La Belgique depuis la Seconde guerre mondiale

Livre, par Xavier Mabille, 309 p., 2003

En 1950, les élections donnent une majorité absolue au Parti social-chrétien, mais un violent mouvement de protestation en Wallonie conduit Léopold III à renoncer au trône. La Wallonie est alors la première région industrielle du pays, et celle où la revendication d’autonomie dans un État à redéfinir est la plus affirmée. La Société générale de Belgique détient des intérêts importants dans de très nombreux secteurs de l’économie belge et au Congo. L’adultère et la publicité pour les contraceptifs sont des délits. Des créateurs participent au groupe Cobra pour contrer l’attraction exercée par Paris sur les artistes belges, aussi bien flamands que francophones.
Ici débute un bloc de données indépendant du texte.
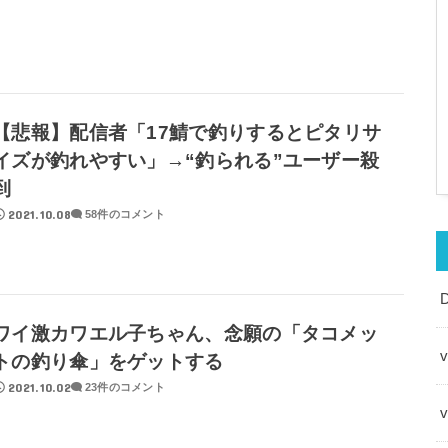
【悲報】配信者「17鯖で釣りするとピタリサ
イズが釣れやすい」→“釣られる”ユーザー殺
到
2021.10.08
58件のコメント
ワイ激カワエル子ちゃん、念願の「タコメッ
v
トの釣り傘」をゲットする
2021.10.02
23件のコメント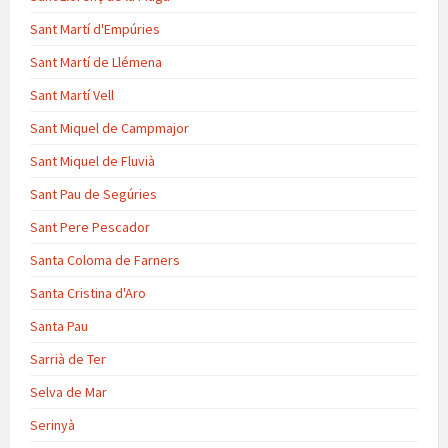
Sant Martí d'Empúries
Sant Martí de Llémena
Sant Martí Vell
Sant Miquel de Campmajor
Sant Miquel de Fluvià
Sant Pau de Segúries
Sant Pere Pescador
Santa Coloma de Farners
Santa Cristina d'Aro
Santa Pau
Sarrià de Ter
Selva de Mar
Serinyà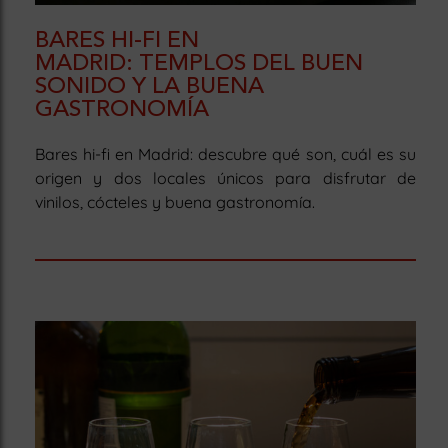
BARES HI-FI EN
MADRID: TEMPLOS DEL BUEN
SONIDO Y LA BUENA
GASTRONOMÍA
Bares hi-fi en Madrid: descubre qué son, cuál es su
origen y dos locales únicos para disfrutar de
vinilos, cócteles y buena gastronomía.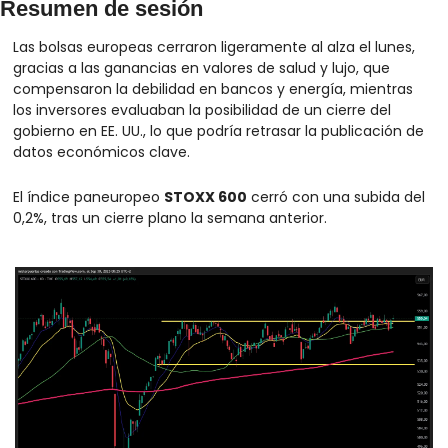
Resumen de sesión
Las bolsas europeas cerraron ligeramente al alza el lunes, 
gracias a las ganancias en valores de salud y lujo, que 
compensaron la debilidad en bancos y energía, mientras 
los inversores evaluaban la posibilidad de un cierre del 
gobierno en EE. UU., lo que podría retrasar la publicación de 
datos económicos clave.
El índice paneuropeo 
STOXX 600
 cerró con una subida del 
0,2%, tras un cierre plano la semana anterior.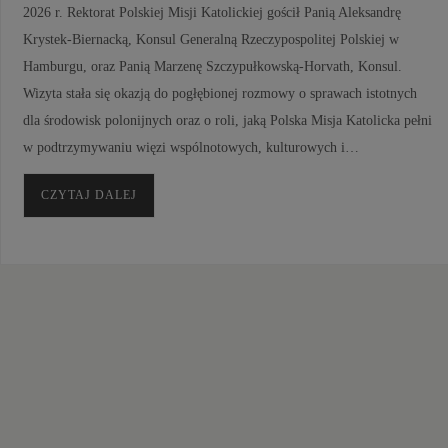
2026 r. Rektorat Polskiej Misji Katolickiej gościł Panią Aleksandrę
Krystek-Biernacką, Konsul Generalną Rzeczypospolitej Polskiej w
Hamburgu, oraz Panią Marzenę Szczypułkowską-Horvath, Konsul.
Wizyta stała się okazją do pogłębionej rozmowy o sprawach istotnych
dla środowisk polonijnych oraz o roli, jaką Polska Misja Katolicka pełni
w podtrzymywaniu więzi wspólnotowych, kulturowych i…
CZYTAJ DALEJ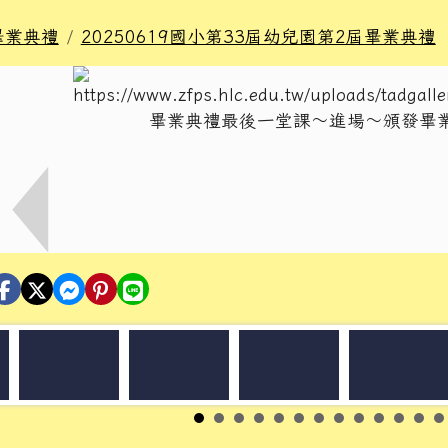
畢業典禮
20250619國小第33屆幼兒園第2屆畢業典禮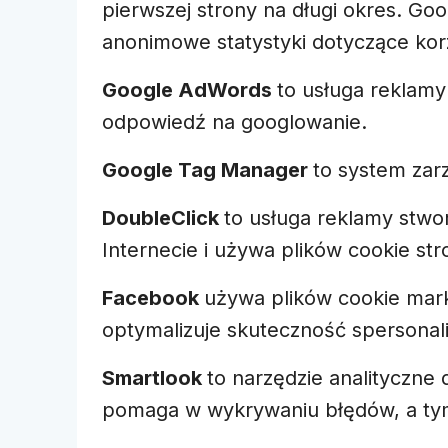
pierwszej strony na długi okres. Go
anonimowe statystyki dotyczące korz
Google AdWords
to usługa reklamy
odpowiedź na googlowanie.
Google Tag Manager
to system zar
DoubleClick
to usługa reklamy stwo
Internecie i używa plików cookie str
Facebook
używa plików cookie mark
optymalizuje skuteczność spersonal
Smartlook
to narzędzie analityczne 
pomaga w wykrywaniu błędów, a tym 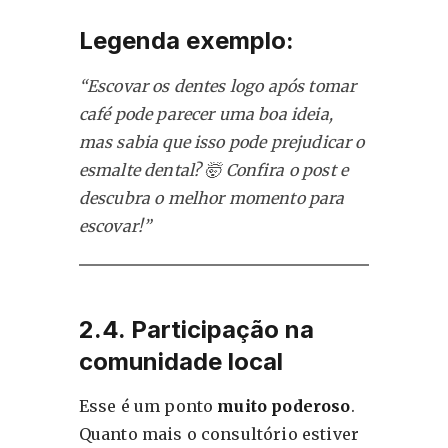
Legenda exemplo:
“Escovar os dentes logo após tomar
café pode parecer uma boa ideia,
mas sabia que isso pode prejudicar o
esmalte dental? 🤯 Confira o post e
descubra o melhor momento para
escovar!”
2.4. Participação na
comunidade local
Esse é um ponto
muito poderoso
.
Quanto mais o consultório estiver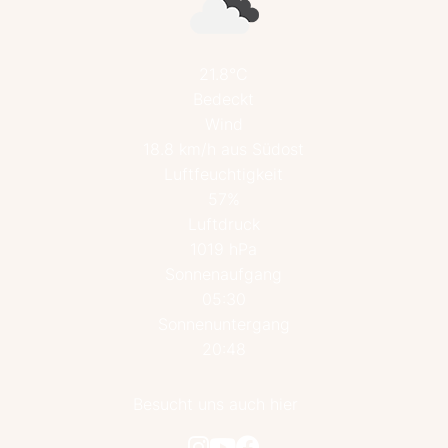
21.8°C
Bedeckt
Wind
18.8 km/h aus Südost
Luftfeuchtigkeit
57%
Luftdruck
1019 hPa
Sonnenaufgang
05:30
Sonnenuntergang
20:48
Besucht uns auch hier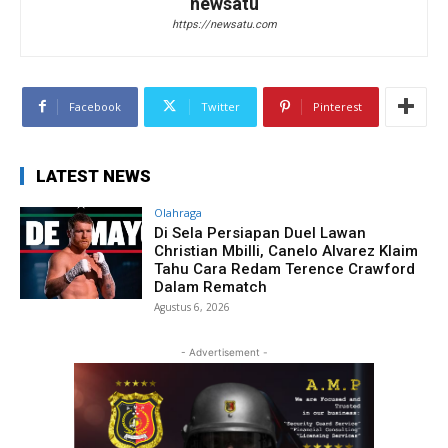
newsatu
https://newsatu.com
Facebook
Twitter
Pinterest
LATEST NEWS
Olahraga
Di Sela Persiapan Duel Lawan
Christian Mbilli, Canelo Alvarez Klaim
Tahu Cara Redam Terence Crawford
Dalam Rematch
Agustus 6, 2026
- Advertisement -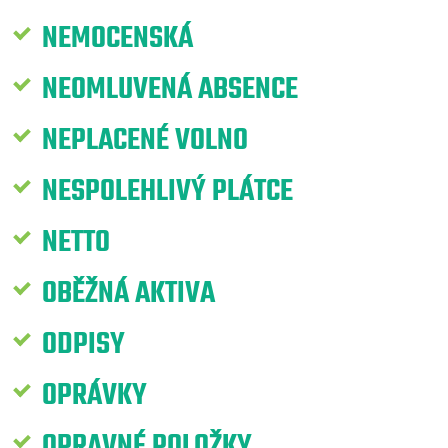
NEMOCENSKÁ
NEOMLUVENÁ ABSENCE
NEPLACENÉ VOLNO
NESPOLEHLIVÝ PLÁTCE
NETTO
OBĚŽNÁ AKTIVA
ODPISY
OPRÁVKY
OPRAVNÉ POLOŽKY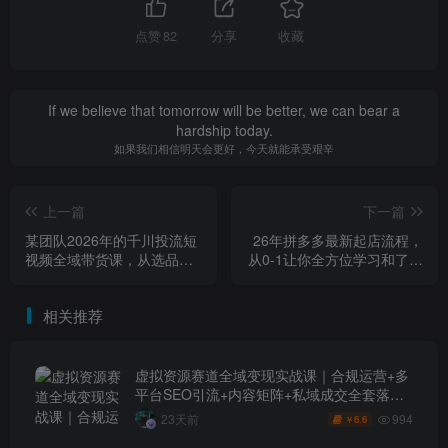
点赞
82
分享
收藏
If we believe that tomorrow will be better, we can bear a
hardship today.
如果我们相信明天会更好，今天就能承受艰辛
上一篇
下一篇
某团队2026年的千川投流短
26年拼多多最新起店流程，
视频全域带货课，从选品测
从0-1让你全方位学习和了解
品、吊品玩法、止损控耗到
（06月10日更新）
放量起量，完整闭环实战教
相关推荐
学
虚拟资源赛道全域变现实战课｜合规运营+多
平台SEO引流+内容矩阵+私域成交全套落地
玩法
994
23天前
6.6
￥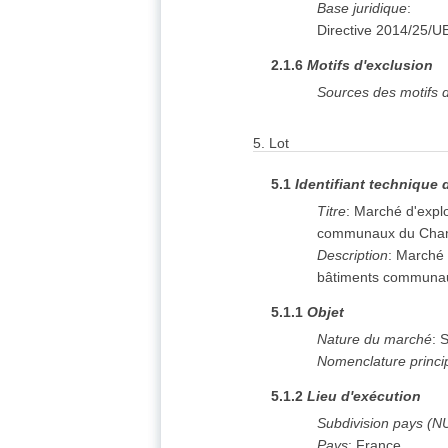
Base juridique
:
Directive 2014/25/U
2.1.6
Motifs d'exclusion
Sources des motifs d
5.
Lot
5.1
Identifiant technique 
Titre
:
Marché d'explo
communaux du Cham
Description
:
Marché d
bâtiments communa
5.1.1
Objet
Nature du marché
:
S
Nomenclature princi
5.1.2
Lieu d'exécution
Subdivision pays (N
Pays
:
France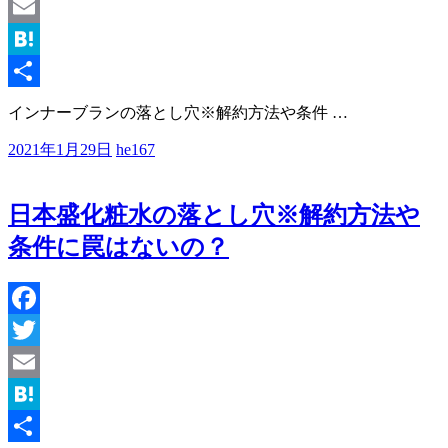
Twitter
Email
Hatena
共
インナーブランの落とし穴※解約方法や条件
…
有
2021年1月29日
he167
日本盛化粧水の落とし穴※解約方法や
条件に罠はないの？
Facebook
Twitter
Email
Hatena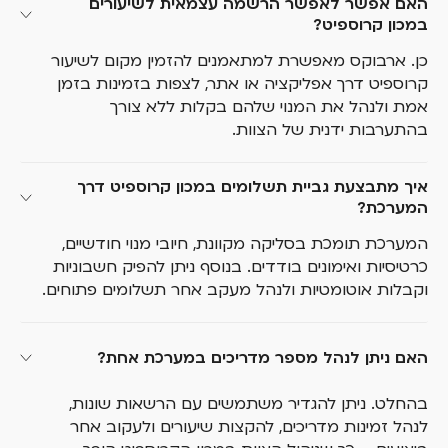
האם אפשר לאפשר הרשמה עצמאית לשיעורים 
במכון קרוספיט?
כן. ארבוקס מאפשרת למתאמנים להזמין מקום לשיעור
קרוספיט דרך אפליקציה או אתר, לצפות בזמינות בזמן
אמת ולנהל את המנוי שלהם בקלות ללא צורך
בהתערבות ידנית של הצוות.
איך מתבצעת גביית תשלומים במכון קרוספיט דרך 
המערכת?
המערכת תומכת בסליקה מקוונת, חיובי מנוי חודשיים,
כרטיסיות ואימונים בודדים. בנוסף ניתן להפיק חשבוניות
וקבלות אוטומטיות ולנהל מעקב אחר תשלומים פתוחים.
האם ניתן לנהל מספר מדריכים במערכת אחת?
בהחלט. ניתן להגדיר משתמשים עם הרשאות שונות,
לנהל זמינות מדריכים, להקצות שיעורים ולעקוב אחר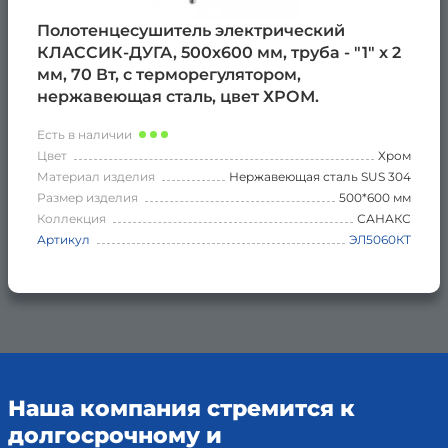
Полотенцесушитель электрический
КЛАССИК-ДУГА, 500х600 мм, труба - "1" x 2
мм, 70 Вт, с терморегулятором,
нержавеющая сталь, цвет ХРОМ.
Есть в наличии
Цвет
Хром
Материал изделия
Нержавеющая сталь SUS 304
Размер изделия
500*600 мм
Коллекция
САНАКС
Артикул
ЭЛ5060КТ
Наша компания стремится к
долгосрочному и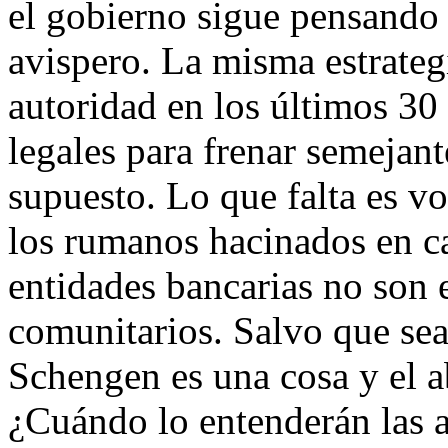
el gobierno sigue pensando 
avispero. La misma estrateg
autoridad en los últimos 3
legales para frenar semejant
supuesto. Lo que falta es vo
los rumanos hacinados en 
entidades bancarias no son 
comunitarios. Salvo que sea
Schengen es una cosa y el a
¿Cuándo lo entenderán las 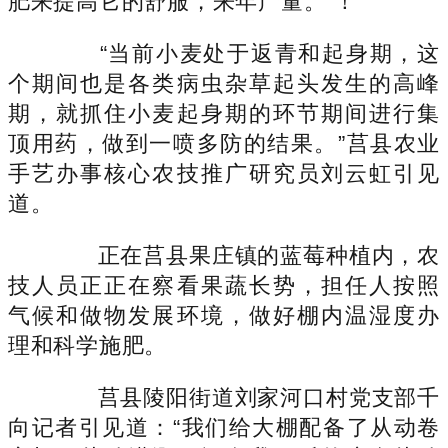
肥来提高它的舒服，来年产量。”！
“当前小麦处于返青和起身期，这
个期间也是各类病虫杂草起头发生的高峰
期，就抓住小麦起身期的环节期间进行集
顶用药，做到一喷多防的结果。”莒县农业
手艺办事核心农技推广研究员刘云虹引见
道。
正在莒县果庄镇的蓝莓种植内，农
技人员正正在察看果蔬长势，担任人按照
气候和做物发展环境，做好棚内温湿度办
理和科学施肥。
莒县陵阳街道刘家河口村党支部千
向记者引见道：“我们给大棚配备了从动卷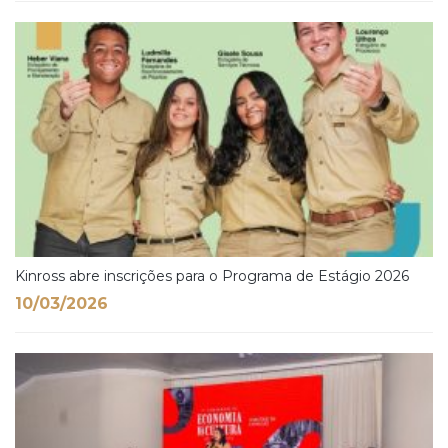
Kinross abre inscrições para o Programa de Estágio 2026
10/03/2026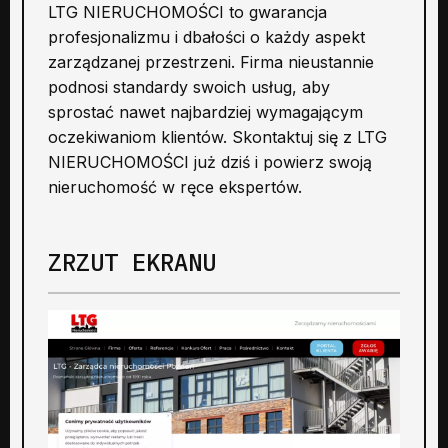
LTG NIERUCHOMOŚCI to gwarancja
profesjonalizmu i dbałości o każdy aspekt
zarządzanej przestrzeni. Firma nieustannie
podnosi standardy swoich usług, aby
sprostać nawet najbardziej wymagającym
oczekiwaniom klientów. Skontaktuj się z LTG
NIERUCHOMOŚCI już dziś i powierz swoją
nieruchomość w ręce ekspertów.
ZRZUT EKRANU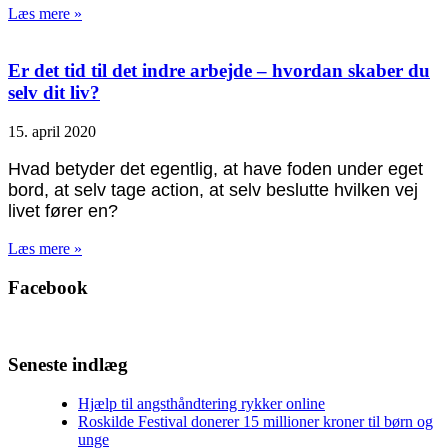
Læs mere »
Er det tid til det indre arbejde – hvordan skaber du
selv dit liv?
15. april 2020
Hvad betyder det egentlig, at have foden under eget
bord, at selv tage action, at selv beslutte hvilken vej
livet fører en?
Læs mere »
Facebook
Seneste indlæg
Hjælp til angsthåndtering rykker online
Roskilde Festival donerer 15 millioner kroner til børn og
unge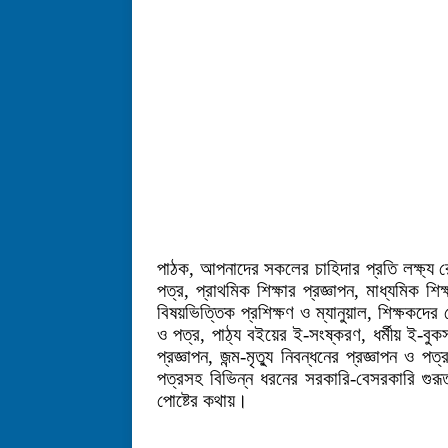
পাঠক, আপনাদের সকলের চাহিদার প্রতি লক্ষ্য
পত্র, প্রাথমিক শিক্ষার প্রজ্ঞাপন, মাধ্যমিক শিক
বিষয়ভিত্তিক প্রশিক্ষণ ও ম্যানুয়াল, শিক্ষকদের 
ও পত্র,
পাঠ্য বইয়ের ই-সংষ্করণ, ধর্মীয় ই-বু
প্রজ্ঞাপন, জন্ম-মৃত্যু নিবন্ধনের প্রজ্ঞাপন ও 
পত্রসহ বিভিন্ন ধরনের সরকারি-বেসরকারি গুর
পোষ্টের কথায়।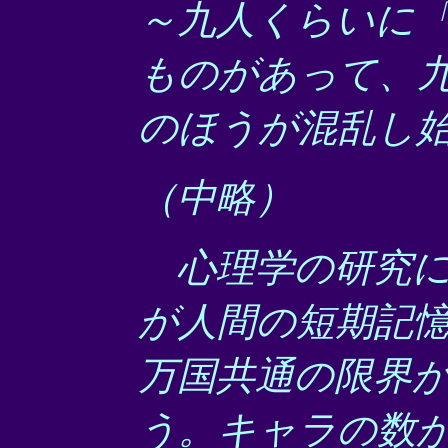
～九人くらいに
ものがあって、
のほうが混乱し
（中略）
心理学の研究に
が人間の短期記
万国共通の限界
う。キャラの数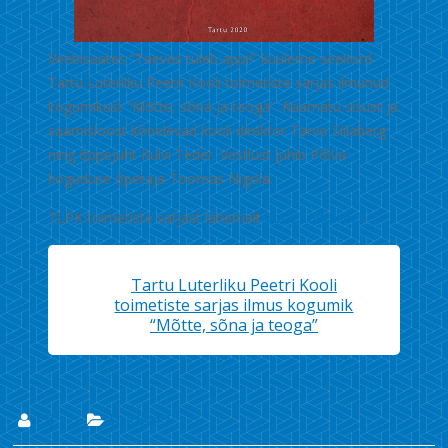
Veebisaates “Taevas tuleb appi!” kuuleme seekord
Tartu Luterliku Peetri Kooli toimetiste sarjas ilmunud
kogumikust “Mõtte, sõna ja teoga”. Raamatu sisust ja
saamisloost kõnelevad kooli direktor Tarvo Siilaberg
ning õppejuht Külvi Teder. Vestlust juhib Põlva
koguduse õpetaja Toomas Nigola.
TLPK toimetiste sarjast lähemalt
kooli kodulehel
.
Tartu Luterliku Peetri Kooli
toimetiste sarjas ilmus kogumik
“Mõtte, sõna ja teoga”
Lii
Uudised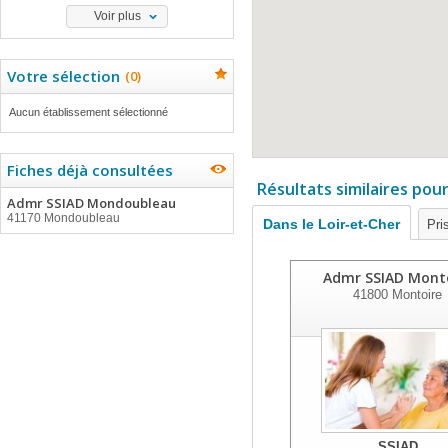
Voir plus
Votre sélection
(
0
)
Aucun établissement sélectionné
Fiches déjà consultées
Résultats similaires pou
Admr SSIAD Mondoubleau
41170 Mondoubleau
Dans le Loir-et-Cher
Pri
Admr SSIAD Mont
41800
Montoire
SSIAD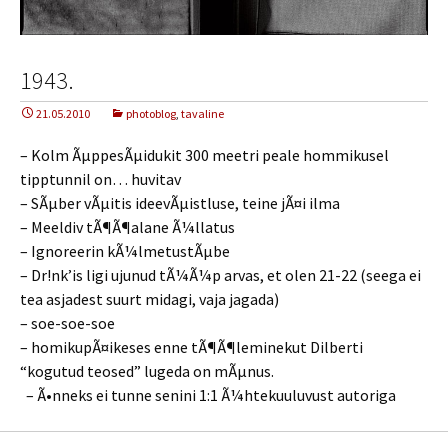
1943.
21.05.2010
photoblog
,
tavaline
– Kolm ÃµppesÃµidukit 300 meetri peale hommikusel
tipptunnil on… huvitav
– SÃµber vÃµitis ideevÃµistluse, teine jÃ¤i ilma
– Meeldiv tÃ¶Ã¶alane Ã¼llatus
– Ignoreerin kÃ¼lmetustÃµbe
– Dr!nk’is ligi ujunud tÃ¼Ã¼p arvas, et olen 21-22 (seega ei
tea asjadest suurt midagi, vaja jagada)
– soe-soe-soe
– homikupÃ¤ikeses enne tÃ¶Ã¶leminekut Dilberti
“kogutud teosed” lugeda on mÃµnus.
– Ã•nneks ei tunne senini 1:1 Ã¼htekuuluvust autoriga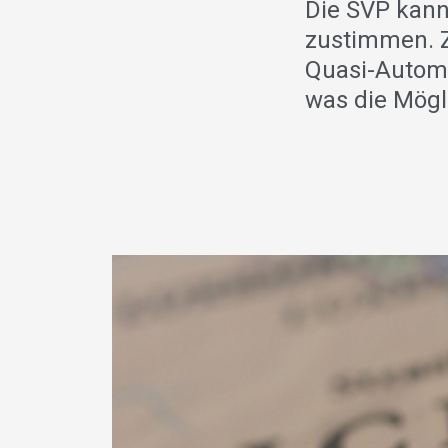
Die SVP kann
zustimmen. Z
Quasi-Automa
was die Mögl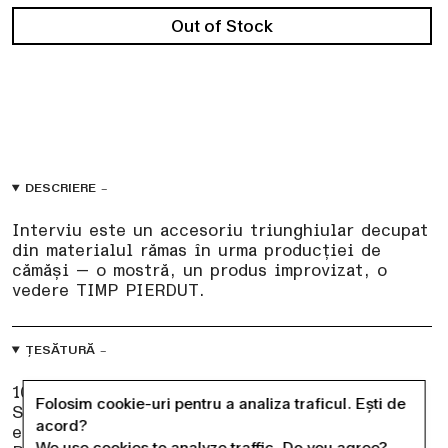
DESCRIERE
Interviu este un accesoriu triunghiular decupat
din materialul rămas în urma producției de
cămăși — o mostră, un produs improvizat, o
vedere TIMP PIERDUT.
ȚESĂTURĂ
100% Bumbac
Folosim cookie-uri pentru a analiza traficul. Ești de
Surplus din producție pentru case de modă
acord?
europene.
La Belgique s’est profondément transformée depuis la fin de la Seconde guerre mondiale, dans un jeu complexe d’évolutions lentes, d’événements voire de crises, et malgré de fortes résistances. Le premier objectif de ce livre est de placer ces mouvements dans un cadre clair : quatre périodes de quinze ans environ, pour lesquelles sont chaque fois examinées l’évolution politique et institutionnelle, l’évolution économique et sociale, les mutations dans la culture et la vie quotidienne, enfin le cadre européen et international dans lequel s’inscrit la Belgique. De brefs compléments, en ouverture et au terme de chaque période, rendent compte des transformations les plus importantes. La transformation du pays a fait l’objet de nombreux récits, d’interprétations, de tentatives d’explication. Ce livre entend pour sa part établir avec précision un maximum de faits significatifs et les replacer dans leur contexte, en laissant le lecteur libre de dégager ses interrogations et ses conclusions.